Problem to work on » Below are records that contain pictures; transcribe the text exactly and omit the pictures.
*** Source data
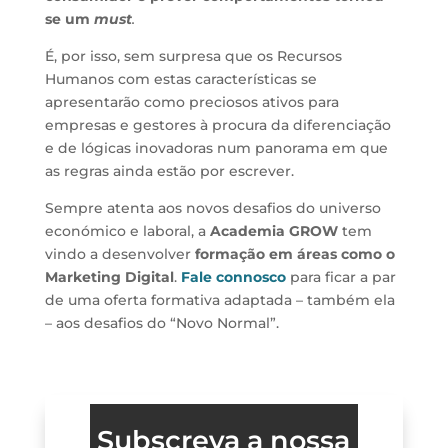
se um
must
.
É, por isso, sem surpresa que os Recursos
Humanos com estas características se
apresentarão como preciosos ativos para
empresas e gestores à procura da diferenciação
e de lógicas inovadoras num panorama em que
as regras ainda estão por escrever.
Sempre atenta aos novos desafios do universo
económico e laboral, a
Academia GROW
tem
vindo a desenvolver
formação em áreas como o
Marketing Digital
.
Fale connosco
para ficar a par
de uma oferta formativa adaptada – também ela
– aos desafios do “Novo Normal”.
Subscreva a nossa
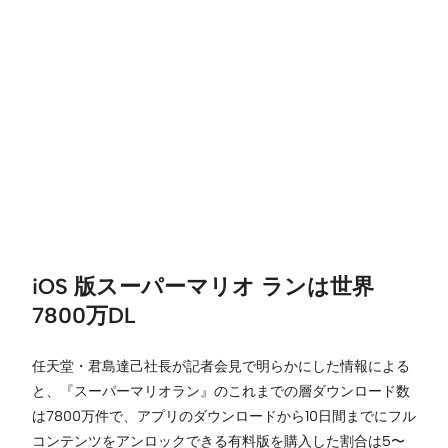
iOS 版スーパーマリオ ランは世界
7800万DL
任天堂・君島達己社長が記者会見で明らかにした情報による
と、『スーパーマリオラン』のこれまでの層ダウンロード数
は7800万件で、アプリのダウンロードから10日間までにフル
コンテンツをアンロックできる有料版を購入した割合は5〜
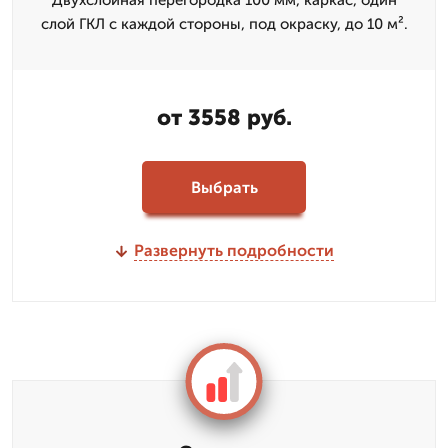
Двухслойная перегородка 100 мм, каркас, один
слой ГКЛ с каждой стороны, под окраску, до 10 м².
от 3558 руб.
Выбрать
Развернуть подробности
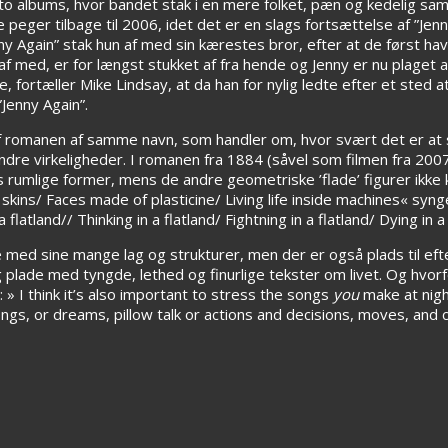
to albums, hvor bandet stak i en mere folket, pæn og kedelig s
peger tilbage til 2006, idet det er en slags fortsættelse af ”Jenn
 Again” stak hun af med sin kærestes bror, efter at de først have
af med, er for længst stukket af fra hende og Jenny er nu plaget 
 fortæller Mike Lindsay, at da han for nylig ledte efter et sted a
”Jenny Again”.
 af romanen af samme navn, som handler om, hvor svært det er at s
dre virkeligheder. I romanen fra 1884 (såvel som filmen fra 200
es rumlige former, mens de andre geometriske ’flade’ figurer ikke 
kins/ Faces made of plasticine/ Living life inside machines« syn
 flatland// Thinking in a flatland/ Fightning in a flatland/ Dying in a
 med sine mange lag og strukturer, men der er også plads til eft
 plade med tyngde, lethed og finurlige tekster om livet. Og hvorf
 I think it’s also important to stress the songs
you
make at nigh
ngs, or dreams, pillow talk or actions and decisions, moves, and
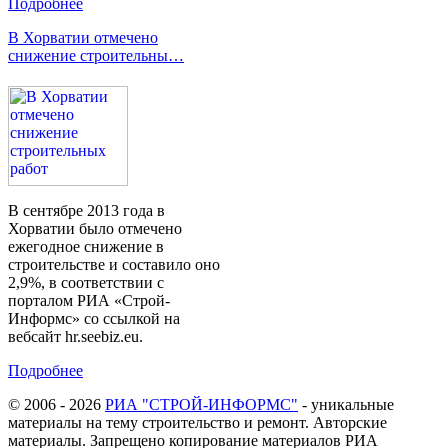
Подробнее
В Хорватии отмечено
снижение строительны…
В сентябре 2013 года в
Хорватии было отмечено
ежегодное снижение в
строительстве и составило оно
2,9%, в соответствии с
порталом РИА «Строй-
Информс» со ссылкой на
вебсайт hr.seebiz.eu.
Подробнее
© 2006 - 2026
РИА "СТРОЙ-ИНФОРМС"
- уникальные
материалы на тему строительство и ремонт. Авторские
материалы. Запрещено копирование материалов РИА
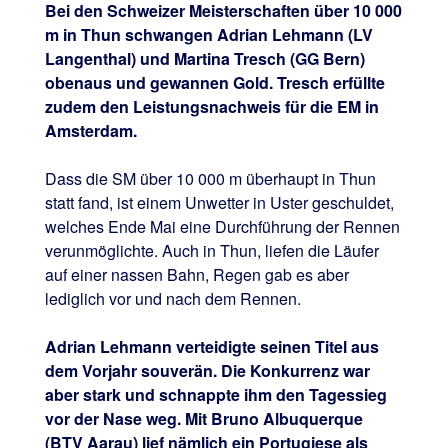
Bei den Schweizer Meisterschaften über 10 000
m in Thun schwangen Adrian Lehmann (LV
Langenthal) und Martina Tresch (GG Bern)
obenaus und gewannen Gold. Tresch erfüllte
zudem den Leistungsnachweis für die EM in
Amsterdam.
Dass die SM über 10 000 m überhaupt in Thun
statt fand, ist einem Unwetter in Uster geschuldet,
welches Ende Mai eine Durchführung der Rennen
verunmöglichte. Auch in Thun, liefen die Läufer
auf einer nassen Bahn, Regen gab es aber
lediglich vor und nach dem Rennen.
Adrian Lehmann verteidigte seinen Titel aus
dem Vorjahr souverän. Die Konkurrenz war
aber stark und schnappte ihm den Tagessieg
vor der Nase weg. Mit Bruno Albuquerque
(BTV Aarau) lief nämlich ein Portugiese als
******
Written solution »
se um
must
.
É, por isso, sem surpresa que os Recursos
Humanos com estas características se
apresentarão como preciosos ativos para
empresas e gestores à procura da diferenciação
e de lógicas inovadoras num panorama em que
as regras ainda estão por escrever.
Sempre atenta aos novos desafios do universo
económico e laboral, a
Academia GROW
tem
vindo a desenvolver
formação em áreas como o
Marketing Digital
.
Fale connosco
para ficar a par
de uma oferta formativa adaptada – também ela
– aos desafios do “Novo Normal”.
Subscreva a nossa
iOS 版スーパーマリオ ランは世界
7800万DL
任天堂・君島達己社長が記者会見で明らかにした情報による
と、『スーパーマリオラン』のこれまでの層ダウンロード数
は7800万件で、アプリのダウンロードから10日間までにフル
コンテンツをアンロックできる有料版を購入した割合は5〜
Двухслойная перегородка 100 мм, каркас, один
слой ГКЛ с каждой стороны, под окраску, до 10 м².
от 3558 руб.
Выбрать
Развернуть подробности
to albums, hvor bandet stak i en mere folket, pæn og kedelig s
peger tilbage til 2006, idet det er en slags fortsættelse af ”Jenn
 Again” stak hun af med sin kærestes bror, efter at de først have
af med, er for længst stukket af fra hende og Jenny er nu plaget 
 fortæller Mike Lindsay, at da han for nylig ledte efter et sted a
”Jenny Again”.
 af romanen af samme navn, som handler om, hvor svært det er at s
dre virkeligheder. I romanen fra 1884 (såvel som filmen fra 200
es rumlige former, mens de andre geometriske ’flade’ figurer ikke 
kins/ Faces made of plasticine/ Living life inside machines« syn
 flatland// Thinking in a flatland/ Fightning in a flatland/ Dying in a
 med sine mange lag og strukturer, men der er også plads til eft
 plade med tyngde, lethed og finurlige tekster om livet. Og hvorf
 I think it’s also important to stress the songs
you
make at nigh
ngs, or dreams, pillow talk or actions and decisions, moves, and
Подробнее
В Хорватии отмечено
снижение строительны…
В сентябре 2013 года в
Хорватии было отмечено
ежегодное снижение в
строительстве и составило оно
2,9%, в соответствии с
порталом РИА «Строй-
Информс» со ссылкой на
вебсайт hr.seebiz.eu.
Подробнее
© 2006 - 2026
РИА "СТРОЙ-ИНФОРМС"
- уникальные
материалы на тему строительство и ремонт. Авторские
материалы. Запрещено копирование материалов РИА
Bei den Schweizer Meisterschaften über 10 000
m in Thun schwangen Adrian Lehmann (LV
Langenthal) und Martina Tresch (GG Bern)
obenaus und gewannen Gold. Tresch erfüllte
zudem den Leistungsnachweis für die EM in
Amsterdam.
Dass die SM über 10 000 m überhaupt in Thun
statt fand, ist einem Unwetter in Uster geschuldet,
welches Ende Mai eine Durchführung der Rennen
verunmöglichte. Auch in Thun, liefen die Läufer
auf einer nassen Bahn, Regen gab es aber
lediglich vor und nach dem Rennen.
Adrian Lehmann verteidigte seinen Titel aus
dem Vorjahr souverän. Die Konkurrenz war
aber stark und schnappte ihm den Tagessieg
vor der Nase weg. Mit Bruno Albuquerque
(BTV Aarau) lief nämlich ein Portugiese als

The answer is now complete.